Bulls Have To Wait

We keep wanting to go bullish, but the market won’t let us. Just when the NASDAQ looked like it was about to fly past its 50-day moving average and say bye-bye to resistance, the Federal Reserve raised rates. At first, the market reacted positively to the expected rate hike, sentiment went south after comments from Chairman Jerome Powell.

The Fed Head was not pleased with Wall Street’s initial read and said not so fast, we are going to continue raising rates until inflation is slayed. Powell’s firmness sent stocks tumbling and put an end to the brief uptrend.

Fortunately, the NASDAQ did not set a new 52-week low. So, there is still a chance a new bull could emerge, but the possibility of a more aggressive bear exists too. The Mary of the Markets (the NASDAQ, where it goes the others are sure to follow), is boxed in with the 52-week low on the bottom and 11,250 on the top.

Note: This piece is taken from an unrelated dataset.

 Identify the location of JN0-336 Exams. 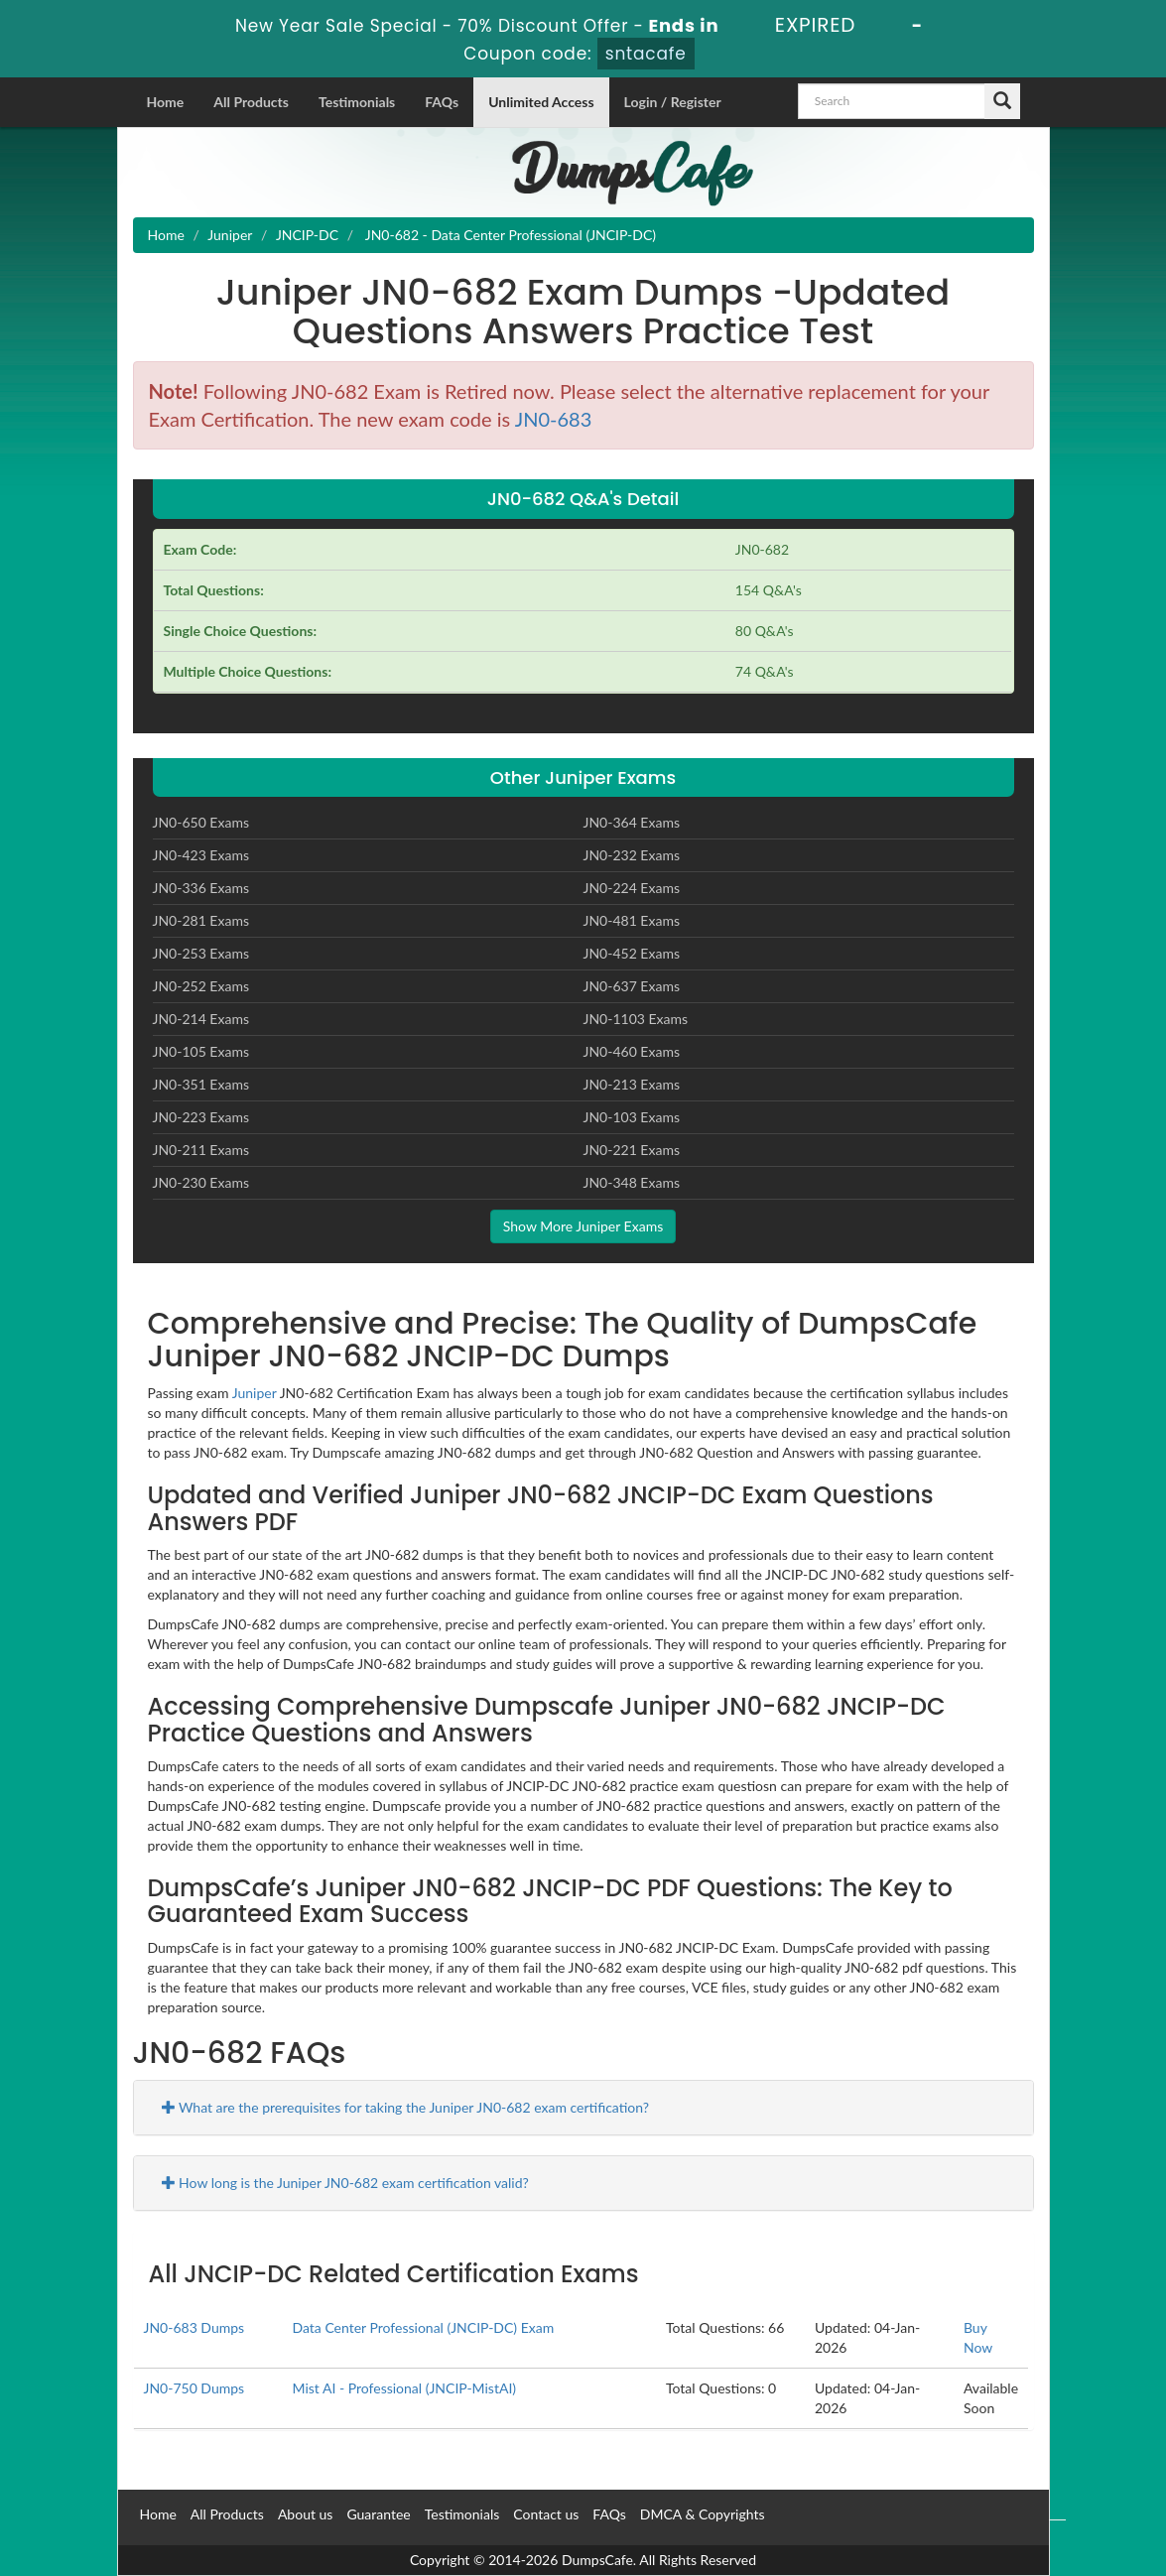
(201, 887).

The index could bounce around between the upper and lower guardrails for a little bit with midterm elections on tap. Due to the influx of mail-in voting, some of the results could be unknown for a few days. With the House and Senate up for grabs, Wall Street could put stocks on pause until the dust settles. When the votes are finally counted, investors will have a sense of what to expect from Washington D.C.

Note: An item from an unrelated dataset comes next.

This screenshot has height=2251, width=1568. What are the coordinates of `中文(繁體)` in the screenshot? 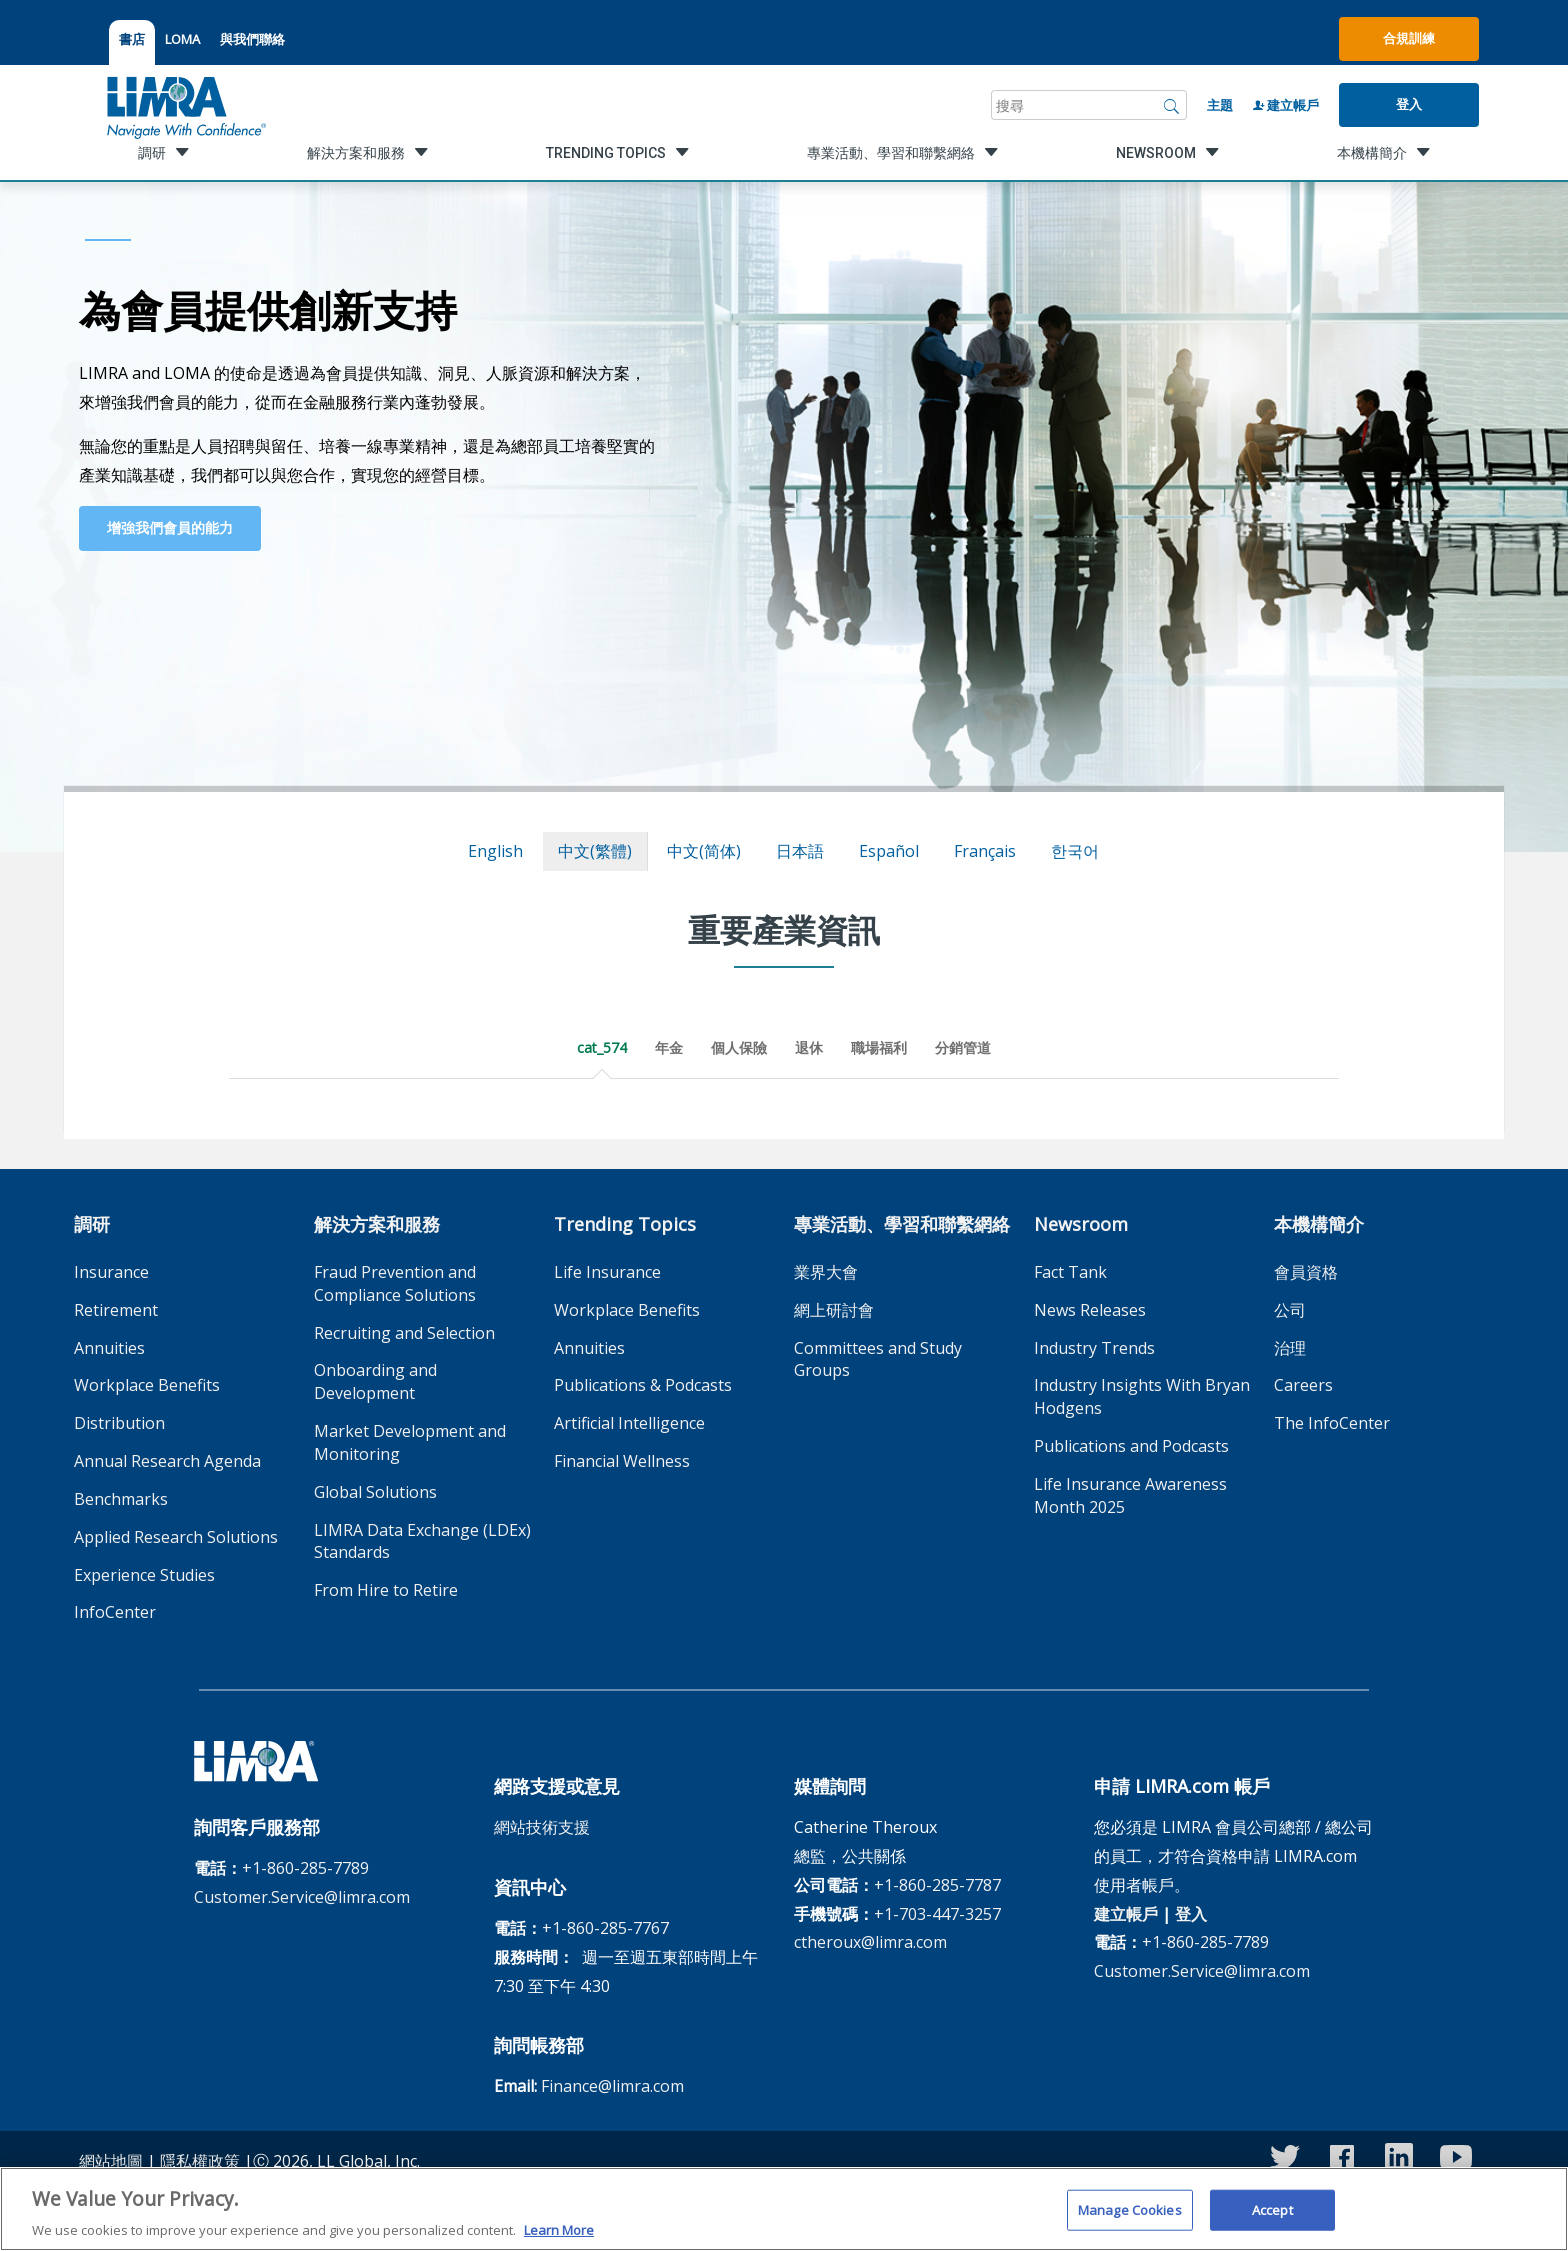 It's located at (595, 851).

If we had to guess, based on the same stuff everybody else is reading, the House will flip to Republican control, and they might have control of the Senate by one or two seats. Here is where we are going to make a crazy prediction, if Republicans sweep Arizona, Senator Krysten Sinema will switch parties. You heard it here first.

Back to stocks and away from cloudy political crystal ball readings. The NASDAQ isn’t guesswork and what happens next is clear. If the index busts through the top of the box, stocks pop. If the bottom falls out, stocks drop. Until then, we are in wait and see mode during range-bound trading.

SECTOR VIEW

Energy stocks continue to lead the way on our sector/industry performance leaderboard. Somehow, Semiconductors snuck their way to the number two position, seeming way out of position as Tech exchange-traded funds (ETFs) dominated the worst performers on our list.

If the NASDAQ manages to close to the better side of 11,250, then keep a close eye on SPDR S&P Semiconductor ETF (XSD). It’s unusual to see highly correlated sectors trade out of whack with one another. For whatever reason, Wall Street poured money into semiconductors while draining dough from just about every other tech sector/industry. In fact, XSD was the only tech ETF we monitor to finish the last week of trading in the plus column.

STOCK VIEW

We so hoped to have something for this space this week but no, Jerome Powell’s comments ruined the party and any chance for us to finally highlight a company here. It will have to wait to see if the NASDAQ can tear its way through the top of the box.